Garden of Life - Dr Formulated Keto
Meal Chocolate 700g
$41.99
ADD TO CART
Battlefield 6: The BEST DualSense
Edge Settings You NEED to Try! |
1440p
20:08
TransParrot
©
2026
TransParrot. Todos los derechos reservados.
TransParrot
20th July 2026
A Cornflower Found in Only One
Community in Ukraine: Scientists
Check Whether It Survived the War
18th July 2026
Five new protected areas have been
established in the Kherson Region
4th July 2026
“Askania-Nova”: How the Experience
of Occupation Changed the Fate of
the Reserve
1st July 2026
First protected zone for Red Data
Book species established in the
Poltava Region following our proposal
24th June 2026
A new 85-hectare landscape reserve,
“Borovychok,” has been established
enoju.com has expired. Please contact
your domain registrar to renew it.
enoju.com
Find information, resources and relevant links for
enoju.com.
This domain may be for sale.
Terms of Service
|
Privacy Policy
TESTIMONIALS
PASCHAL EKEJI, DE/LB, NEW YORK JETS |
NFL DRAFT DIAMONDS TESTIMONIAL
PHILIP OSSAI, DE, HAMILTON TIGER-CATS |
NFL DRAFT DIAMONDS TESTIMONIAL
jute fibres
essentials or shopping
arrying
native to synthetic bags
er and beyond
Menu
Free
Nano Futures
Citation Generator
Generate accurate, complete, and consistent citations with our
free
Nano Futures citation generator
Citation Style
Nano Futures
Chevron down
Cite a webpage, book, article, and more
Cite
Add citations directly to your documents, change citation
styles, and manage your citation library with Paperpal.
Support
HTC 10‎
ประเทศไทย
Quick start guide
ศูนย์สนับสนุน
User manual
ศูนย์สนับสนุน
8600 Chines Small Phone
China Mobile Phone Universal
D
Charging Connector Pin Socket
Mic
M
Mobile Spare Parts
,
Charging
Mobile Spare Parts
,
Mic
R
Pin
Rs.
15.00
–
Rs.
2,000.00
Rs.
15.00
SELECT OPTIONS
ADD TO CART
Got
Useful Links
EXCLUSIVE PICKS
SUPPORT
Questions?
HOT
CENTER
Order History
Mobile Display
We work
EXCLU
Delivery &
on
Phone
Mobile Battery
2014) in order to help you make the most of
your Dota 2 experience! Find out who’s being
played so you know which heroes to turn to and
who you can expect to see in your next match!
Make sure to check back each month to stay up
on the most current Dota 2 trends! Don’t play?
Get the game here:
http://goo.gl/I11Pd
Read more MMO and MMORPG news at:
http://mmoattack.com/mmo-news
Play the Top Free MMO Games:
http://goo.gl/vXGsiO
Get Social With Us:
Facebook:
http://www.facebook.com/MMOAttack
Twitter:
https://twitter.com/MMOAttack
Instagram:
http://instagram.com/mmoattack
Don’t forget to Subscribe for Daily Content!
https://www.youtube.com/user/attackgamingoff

= = = = = = =

» **TASK PROMPT**
Take the stretch of lines above from the one containing "Quick start guide" through the one containing "Order History" and repeat it exactly, adding no other line.

» **TASK RESULT**
Quick start guide
ศูนย์สนับสนุน
User manual
ศูนย์สนับสนุน
8600 Chines Small Phone
China Mobile Phone Universal
D
Charging Connector Pin Socket
Mic
M
Mobile Spare Parts
,
Charging
Mobile Spare Parts
,
Mic
R
Pin
Rs.
15.00
–
Rs.
2,000.00
Rs.
15.00
SELECT OPTIONS
ADD TO CART
Got
Useful Links
EXCLUSIVE PICKS
SUPPORT
Questions?
HOT
CENTER
Order History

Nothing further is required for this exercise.